Mervin Jebaraj, director of the Center for Business & Economic Research at the University of Arkansas, said the state may also want to prepare for a higher number of evictions without a second stimulus.
“I think the lack of a stimulus will be very harmful for both the nation and Arkansas. In large part, our sales tax revenues stabilized because of the stimulus, particularly the UI (unemployment insurance) benefits. While those have expired, people dipped into the savings they built up and availed themselves of the FEMA UI boost. Without all these programs, we can expect to see a downturn. We have avoided an eviction crisis so far, but we won’t be able to without the stimulus,”Jebaraj said.
He also said the state’s tourism industry “will need additional grants to survive without having to put their employees and customers at risk.”
Arkansas officials have tentatively approved a $50 million grant program for businesses in the state’s travel and tourism sector, but the funding and grant process has not yet been approved by the Arkansas Legislature. Montine McNulty, executive director of the Arkansas Hospitality Association, said it may be near the end of the year before money from the program begins to reach those in the industry. She said that may be too late for some business owners, especially those who are using their retirement savings to keep a business open.
“The industry really needs help now and we are going to lose many businesses without immediate help. I am also very worried about the future of the industry and what will happen next year because things have significantly changed and businesses cannot expect business just to switch back as usual next year. Patterns of living do change,” McNulty said.

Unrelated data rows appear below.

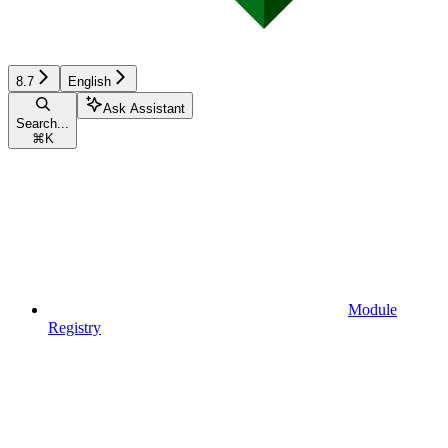
8.7
English
Ask Assistant
Search...
⌘
K
Module
Registry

Greg Kaza, an economist and director of the Arkansas Policy Foundation, has a different view, saying the economy is recovering and federal officials should balance the need for a stimulus with the need to improve the nation’s fiscal position.
“This is a different state of economic affairs than in February when the recession began. The U.S. government’s fiscal position and the long-term reserve status of the dollar should be considered in any discussion about a potential stimulus. Policymakers have been largely silent on these issues, a troubling development,” Kaza said.